Messenger RNA vaccines have been in development for many years but it has taken the Covid-19 pandemic to catapult it into the mainstream. It works by sending instructions to the body’s cells to make a particular type of protein that stimulates an immune response to protect against infection.
This is unlike the traditional method of manufacturing flu shots, which uses chicken eggs to grow the virus, before weakening it or killing it to develop a vaccine.
While some companies, like CSL rival Novavax, are looking to combine Covid-19 and flu vaccines into a “super jab”, Dr Nash says it’s a big ask.
The flu shot – while widely available – is in some ways more complex than the Covid-19 jab, which is why making a combined super flu-Covid vaccine is difficult.
“The important thing to remember is influenza is very different from Covid-19,” Dr Nash said.
“The influenza vaccines that we all take now have four separate strains in them, compared to Covid-19, which is a single strain of that virus. So all of a sudden you’ve got four times as much RNA to vaccinate against those four viral strains.
“Now there’s quite a few questions as to how effective and safe and tolerable it’ll be in something like influenza.
“If you’ve been following Pfizer and Moderna, certainly they in their early clinical studies hit an upper limit of the amount of RNA you can administer before you start getting adverse events — pain at the site of injection, etc. And in fact, those doses that resulted in those adverse events weren’t really that much higher than what was used, so the therapeutic window was pretty small.”

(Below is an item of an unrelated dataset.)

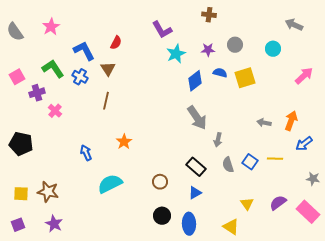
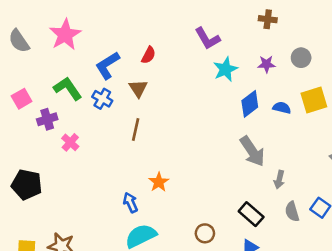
pink star: (51, 27) -> (65, 35), size x1.4
blue L-shape: (84, 51) -> (107, 65), turned -95
blue semicircle: (220, 73) -> (282, 108), moved
blue arrow: (86, 153) -> (131, 203), moved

CSL hopes to overcome this problem by using what is known as “self-amplifying mRNA”. Unlike the Pfizer and Moderna Covid-19 jabs – which involve injecting all the RNA needed to make protein for immunisation – self-amplifying “effectively means you can give smaller doses for the same response”, Dr Nash said.

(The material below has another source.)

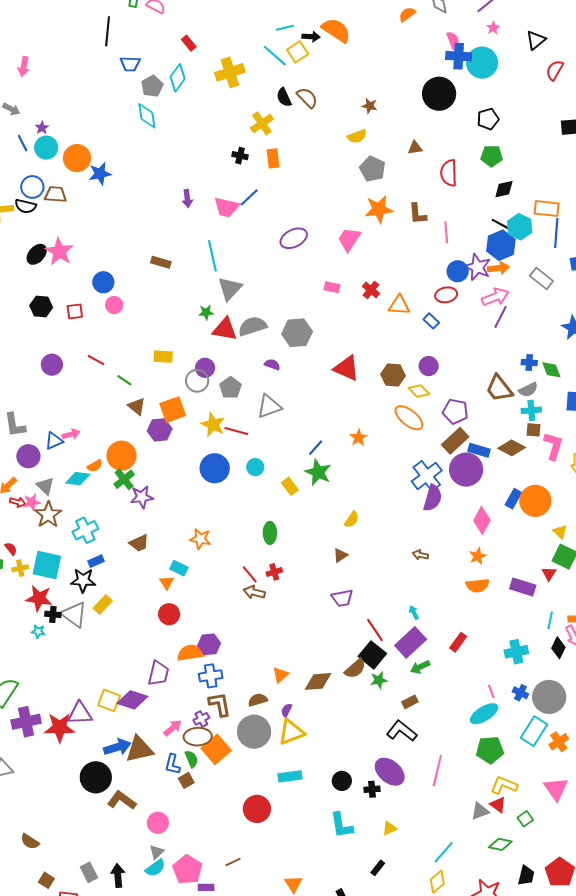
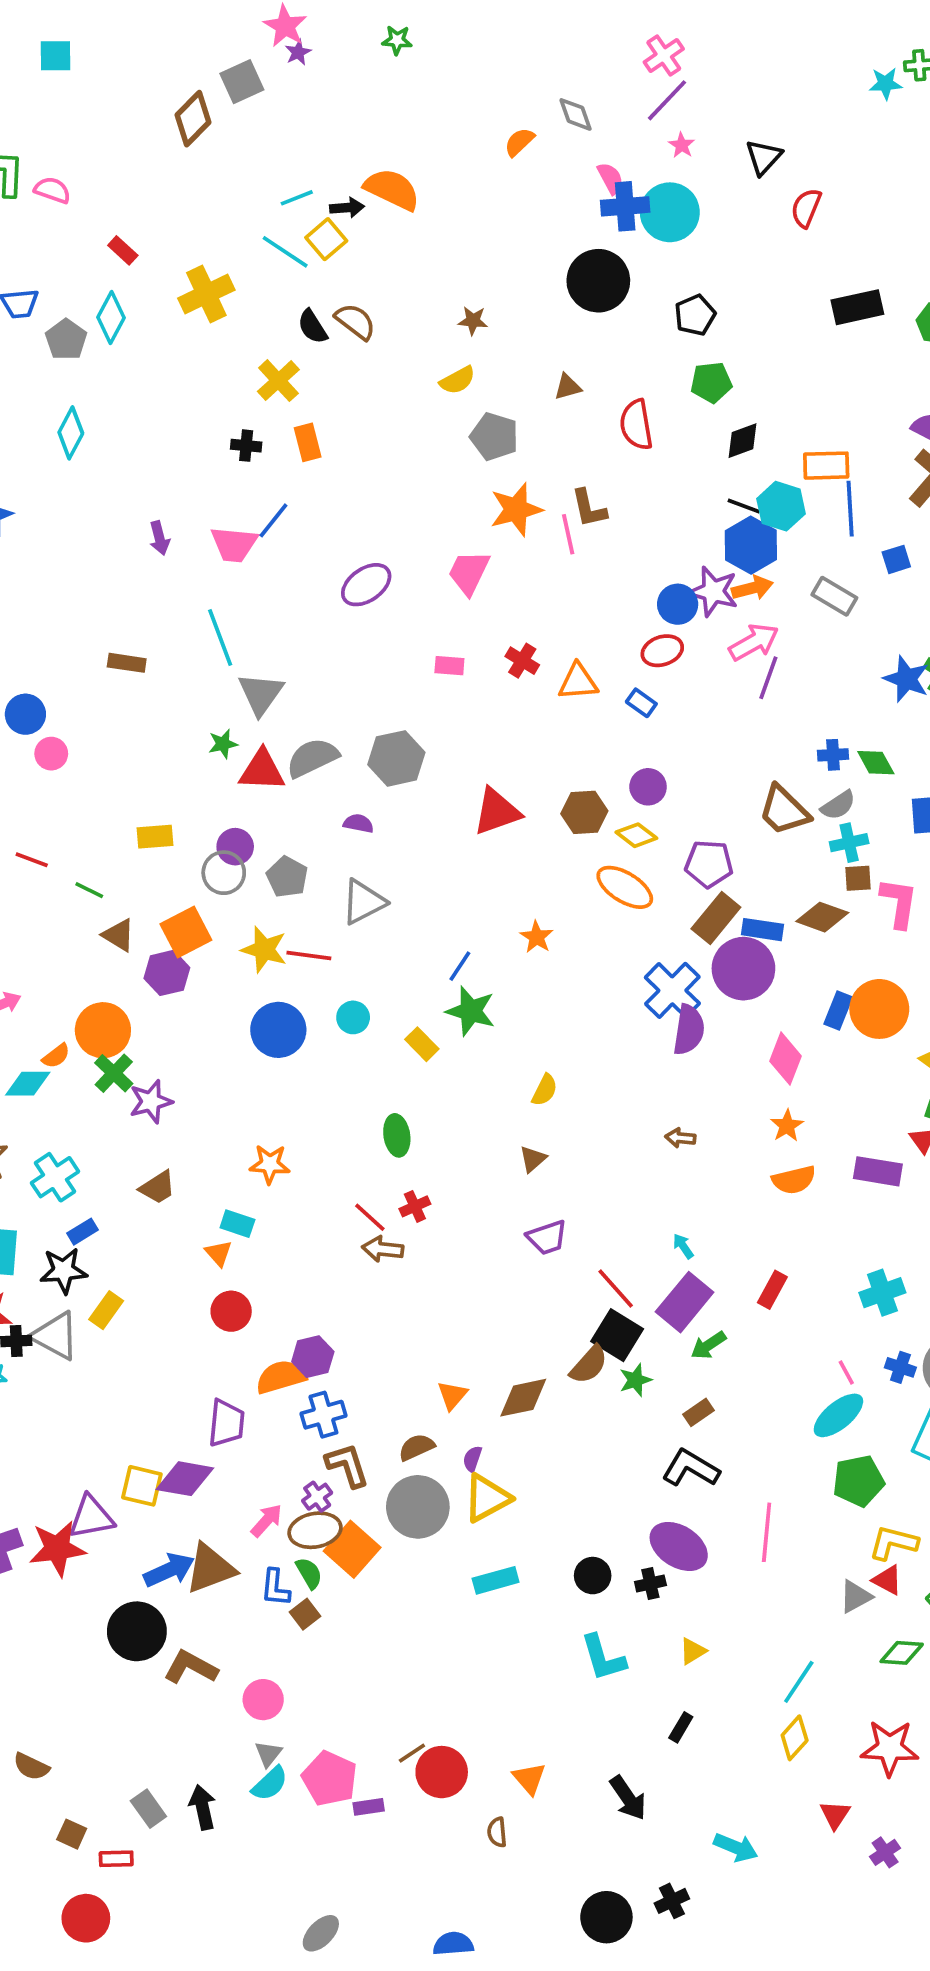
cyan diamond: (147, 116) -> (71, 433), moved, turned 44
pink line: (446, 232) -> (568, 534), moved
red triangle: (346, 368) -> (497, 812), turned -36
red circle: (257, 809) -> (442, 1772), moved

“It’s a second-generation technology. The technology we have hasn’t reached the clinic yet. But we’re really interested to see how it works out in the influenza space.”
But CSL isn’t placing all its bets on mRNA. It is also investing is cell-based influenza vaccines, which do not require eggs to manufacture, enabling higher quantities to be made at shorter notice – a must in a pandemic.

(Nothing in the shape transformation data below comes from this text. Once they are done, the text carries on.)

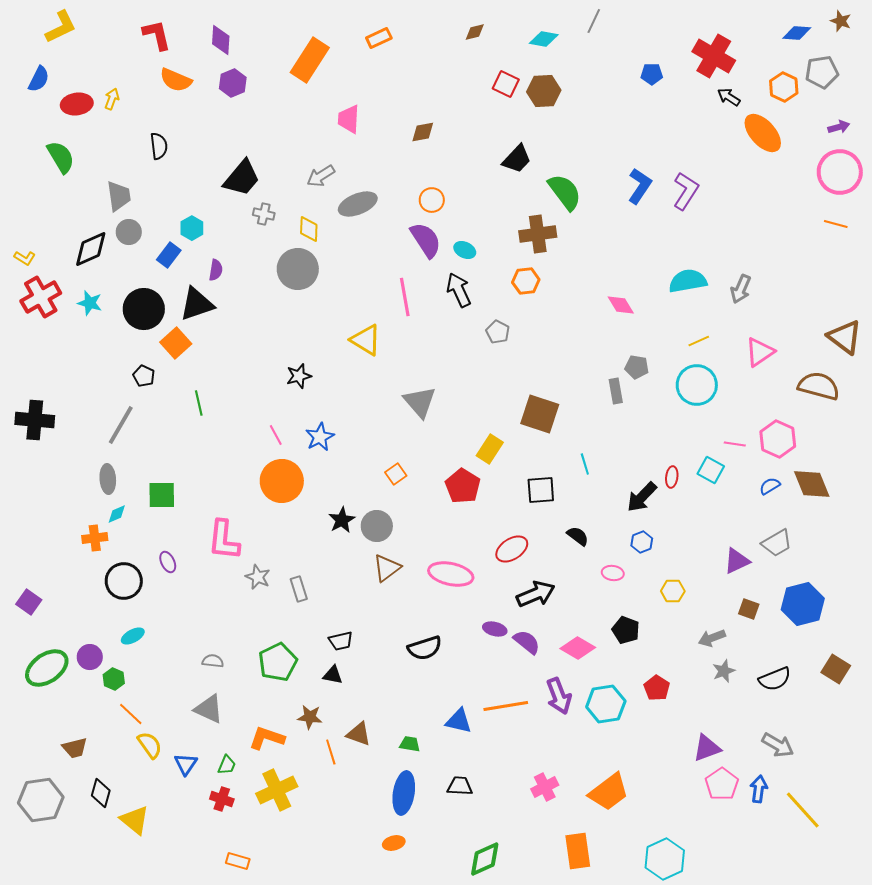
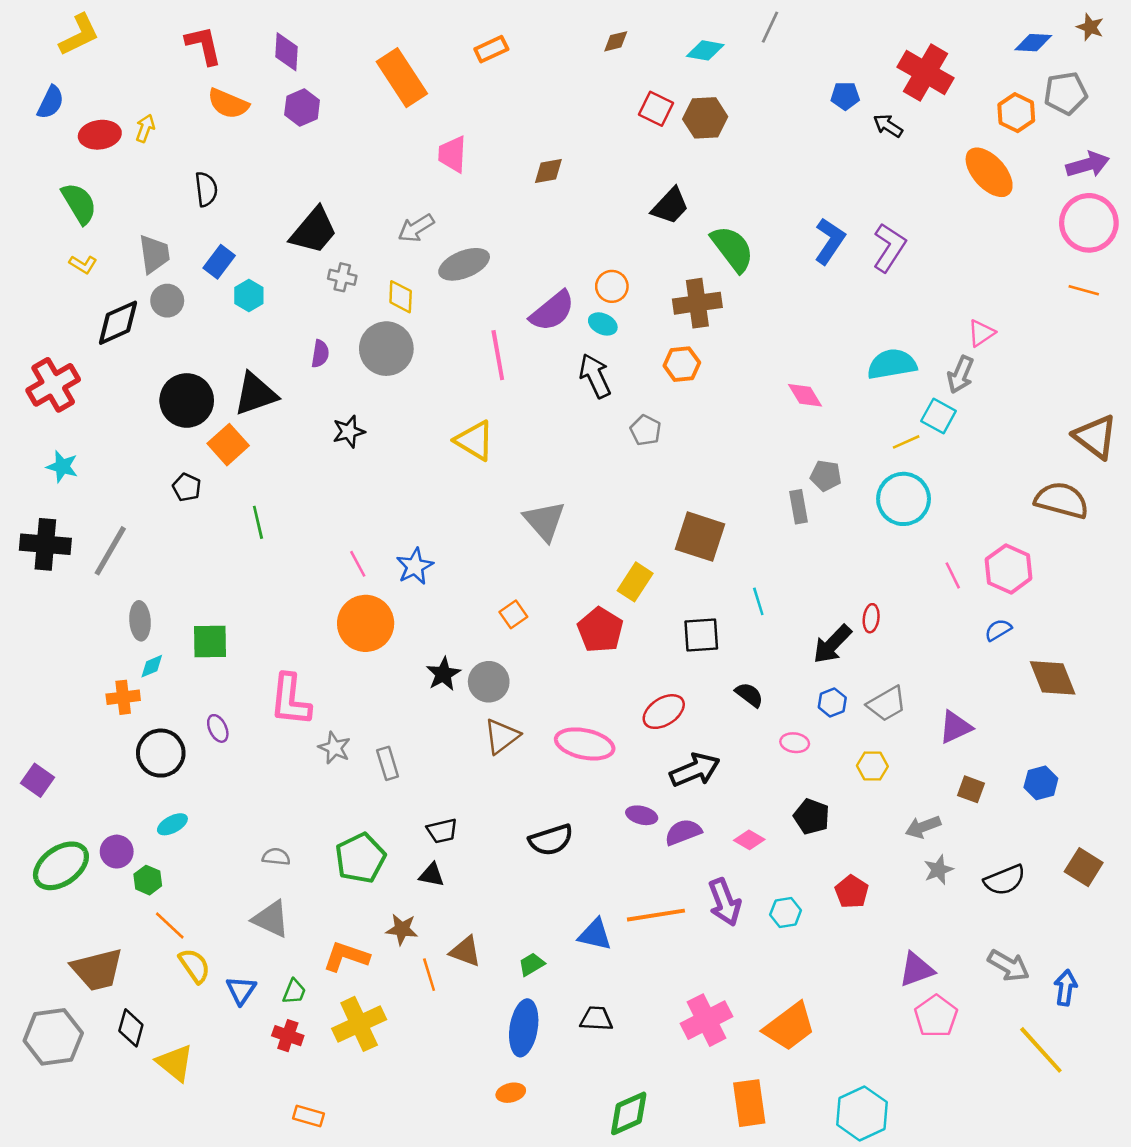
orange rectangle: (310, 60) -> (402, 78), turned -66
black arrow: (729, 97) -> (888, 126), moved
purple arrow: (839, 127) -> (1088, 165), size x1.5
orange circle: (432, 200) -> (612, 286), moved
purple semicircle: (426, 240) -> (552, 311), turned 84
blue rectangle: (169, 255) -> (219, 262), moved
yellow L-shape: (25, 258) -> (83, 264), moved
purple semicircle: (216, 270) -> (320, 354), moved
pink line: (405, 297) -> (498, 355), moved
cyan star: (90, 303) -> (62, 467), moved
pink triangle: (760, 352) -> (981, 333), moved, size x0.7
black star: (299, 376) -> (349, 432), moved
gray line: (121, 425) -> (110, 551), moved
pink line: (735, 444) -> (953, 575), turned 55
cyan square: (711, 470) -> (939, 416), moved
brown diamond: (812, 484) -> (1053, 678), moved
gray trapezoid: (777, 543) -> (887, 704), moved
blue hexagon: (803, 604) -> (1041, 783), size x0.6
purple semicircle: (527, 642) -> (683, 832), turned -60
pink diamond: (578, 648) -> (749, 840), size x0.7
cyan hexagon: (606, 704) -> (786, 912), size x0.6
green trapezoid: (410, 744) -> (531, 964), turned -40
brown trapezoid: (75, 748) -> (97, 970), size x1.6
pink cross: (545, 787) -> (706, 1020), size x1.4
blue arrow: (759, 789) -> (1066, 988), moved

It is spending $800m on building a cell culture facility at Tullamarine, which is under construction and is expected to be completed in 2026. CSL has already signed an $800m, 10-year supply agreement with the Commonwealth for antivenoms, Q-fever vaccines and pandemic influenza vaccines.
The Tullamarine facility will replicate Seqirus’s influenza factory at Holly Springs, North Carolina, which has been manufacturing and stockpiling AUDENZ, the first adjuvanted, cell-based influenza vaccine designed to protect against A (H5N1), known as bird flu.
“We are leading the change across cell-based manufacturing. So instead of using fertilised eggs, we use cell culture in the big fermenters that you see in normal biotech facilities. That’s how we make flu vaccine in the US, in North Carolina, and that’s how we’ll make flu vaccines in the facility at Tullamarine.
“Sitting alongside that is the work with messenger RNA. Flu’s a very big global market, different environments. There’s still going to be a place for egg-based vaccines for the next decade probably.
“But increasingly, people will be using things like cell-based manufacturing and potentially RNA as well.”
It all forms part of CSL’s $1bn a year research and development portfolio, which also includes a potential genetic therapy to cure haemophilia B.
“The FDA is looking at it at the moment, and we’re really hopeful that it will be approved and those patients, or a subset of those patients at least will be effectively cured with a gene therapy.
“So that’s really coming full circle since the days of the tsars and their children and the royal family, into actually curing these kids with gene therapy.”